En frontispice du Codex d’Angers

Cy est le Compost et kalendrier des bergiers nouvellement refait autrement composé que n'estoit par avant. Ouquel sont adjoustez plusieurs nouvelletez... Et enseigne les hours, heures et minutes des lunes nouvelles, et des eclipses de souleil et de lune... Larbre des vices. Larbre des vertus et la Tour de sapience figuree... nothomye et flebothomye, leur astrologie des signes estoilles et planettes, et phiosionomye. Et plusieurs choses exquises et difficiles a cognoistre. Lequel compost et kalendrier touchant les lunes et eclipses est approprié comme doit estre pour le climatz de France au jugement et congnoissance des bergiers.


Pourquoi un tel livre ?


Version revue d’un article de Jean-Patrice Boudet paru dans Ruralités. Des terres, des dieux et des hommes. Mélanges en l’honneur de Jean Tricard, Limoges, PULIM, 2015, p. 91-102.


Dans le royaume de France des derniers siècles du Moyen Âge, bergers et bergères sont plus que jamais à la mode. Pastourelles, mystères, entrées royales et vies de saints les mettent en valeur, en liaison directe ou indirecte avec l’Évangile de Luc, 2, 8-20, qui révèle leur élection divine parmi « les hommes de bonne volonté ». Jeanne d’Arc est l’objet d’une « opération bergère », magnifiquement narrée par Colette Beaune, un demi-siècle après la composition du plus ancien manuel d’élevage des moutons conservé en langue française, le Bon berger ou Vray regime et gouvernement des bergers et bergeres de Jean de Brie, dont on ne conserve plus de manuscrit mais que les éditions du XVIe siècle présentent comme ayant été adressé au sage roi Charles V, en 1379.

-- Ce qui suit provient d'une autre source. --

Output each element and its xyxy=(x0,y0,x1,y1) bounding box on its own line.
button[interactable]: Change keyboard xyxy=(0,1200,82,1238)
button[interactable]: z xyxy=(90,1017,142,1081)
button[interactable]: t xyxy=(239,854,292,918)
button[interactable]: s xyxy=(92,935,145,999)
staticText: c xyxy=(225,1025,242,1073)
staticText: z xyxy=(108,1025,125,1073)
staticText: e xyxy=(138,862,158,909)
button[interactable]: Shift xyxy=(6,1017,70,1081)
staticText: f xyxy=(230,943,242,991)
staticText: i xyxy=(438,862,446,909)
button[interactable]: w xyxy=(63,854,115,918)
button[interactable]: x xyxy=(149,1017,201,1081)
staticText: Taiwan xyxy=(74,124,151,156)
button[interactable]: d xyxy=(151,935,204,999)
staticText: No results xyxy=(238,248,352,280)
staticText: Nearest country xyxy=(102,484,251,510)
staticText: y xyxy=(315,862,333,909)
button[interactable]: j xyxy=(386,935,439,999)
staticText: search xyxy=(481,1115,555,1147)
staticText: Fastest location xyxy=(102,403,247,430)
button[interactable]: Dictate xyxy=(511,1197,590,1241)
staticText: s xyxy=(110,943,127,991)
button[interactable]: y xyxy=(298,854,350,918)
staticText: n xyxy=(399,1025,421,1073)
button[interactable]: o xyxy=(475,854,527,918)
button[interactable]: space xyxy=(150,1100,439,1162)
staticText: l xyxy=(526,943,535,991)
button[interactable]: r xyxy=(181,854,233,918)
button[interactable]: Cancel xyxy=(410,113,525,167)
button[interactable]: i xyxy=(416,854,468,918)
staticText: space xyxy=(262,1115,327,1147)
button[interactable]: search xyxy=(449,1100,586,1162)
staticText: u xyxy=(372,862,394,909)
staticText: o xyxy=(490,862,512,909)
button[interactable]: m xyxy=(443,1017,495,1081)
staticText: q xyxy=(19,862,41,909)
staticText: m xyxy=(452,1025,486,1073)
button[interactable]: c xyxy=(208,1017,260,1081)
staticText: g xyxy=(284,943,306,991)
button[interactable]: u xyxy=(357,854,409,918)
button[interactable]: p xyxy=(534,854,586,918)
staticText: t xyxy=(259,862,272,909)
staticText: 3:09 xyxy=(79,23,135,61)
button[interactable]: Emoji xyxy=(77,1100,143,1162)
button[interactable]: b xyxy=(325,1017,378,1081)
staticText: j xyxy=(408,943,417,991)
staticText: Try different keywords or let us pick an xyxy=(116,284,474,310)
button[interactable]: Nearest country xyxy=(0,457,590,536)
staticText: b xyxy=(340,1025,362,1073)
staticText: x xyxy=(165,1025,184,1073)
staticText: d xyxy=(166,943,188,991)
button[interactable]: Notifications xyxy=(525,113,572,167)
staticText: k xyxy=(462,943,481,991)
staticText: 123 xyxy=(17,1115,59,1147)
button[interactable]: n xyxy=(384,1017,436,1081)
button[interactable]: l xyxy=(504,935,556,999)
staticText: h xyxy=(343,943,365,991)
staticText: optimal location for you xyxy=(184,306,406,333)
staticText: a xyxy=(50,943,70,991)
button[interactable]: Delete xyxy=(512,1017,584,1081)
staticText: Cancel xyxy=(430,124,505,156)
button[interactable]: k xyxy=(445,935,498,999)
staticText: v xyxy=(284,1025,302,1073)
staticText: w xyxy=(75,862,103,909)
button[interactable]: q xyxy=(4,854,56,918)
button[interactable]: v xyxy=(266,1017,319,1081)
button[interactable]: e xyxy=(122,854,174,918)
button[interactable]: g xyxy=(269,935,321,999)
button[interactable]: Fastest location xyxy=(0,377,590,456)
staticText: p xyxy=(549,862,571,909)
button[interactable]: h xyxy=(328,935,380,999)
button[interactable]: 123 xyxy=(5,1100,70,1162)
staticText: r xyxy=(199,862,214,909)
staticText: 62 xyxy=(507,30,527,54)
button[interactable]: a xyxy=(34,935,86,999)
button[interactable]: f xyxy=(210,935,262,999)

Jean de Brie, dans le Bon berger, consacre deux chapitres à la « congnoissance du temps » et aux manières « de sçavoir du beau temps et de la pluye », l’un par les oiseaux, l’autre par les autres animaux. Le chapitre V passe ainsi en revue les capacités de prévision météorologique fondées sur l’observation du vol des étourneaux, du héron, de l’hirondelle, du « huat que l’en appelle escoufle » (le milan), de « l’espec » (le pivert), de « la verdiere » (le passereau), du butor, de la pie et de la corneille, le chapitre VI étant consacré à ce que qu’il convient que « le bergier sache de l’augur des bestes par certains signes ». Jean de Brie énonce alors les capacités augurales du mouton « sonnailler » de Brie, du chat, des chevaux, juments ânes et ânesses, mais aussi et surtout, « par meilleures et plus soutilles raisons », des couleurs des quatre chevaux du char de Phébus. Et ce chapitre VI s’achève par l’affirmation selon laquelle le savoir du berger pourrait inclure également des notions d’astronomie-astrologie et de prévision astro-météorologique, que l’auteur n’est pas ignorant en la matière mais que ce n’est pas l’objet de son livre :

« Et se le bergier congnoissoit les corps du ciel et la cause des influences des signes et des planetes, ce luy feroit grant avantage pour avoir congnoissance de ces choses, car par les corps du ciel est causee et faicte tout la mutacion des temps qui est faicte es elemens. Si s’en taira Jehan de Brie, et toutesfois est il si sage que pour certain il congnoist le fouc des estoiles . »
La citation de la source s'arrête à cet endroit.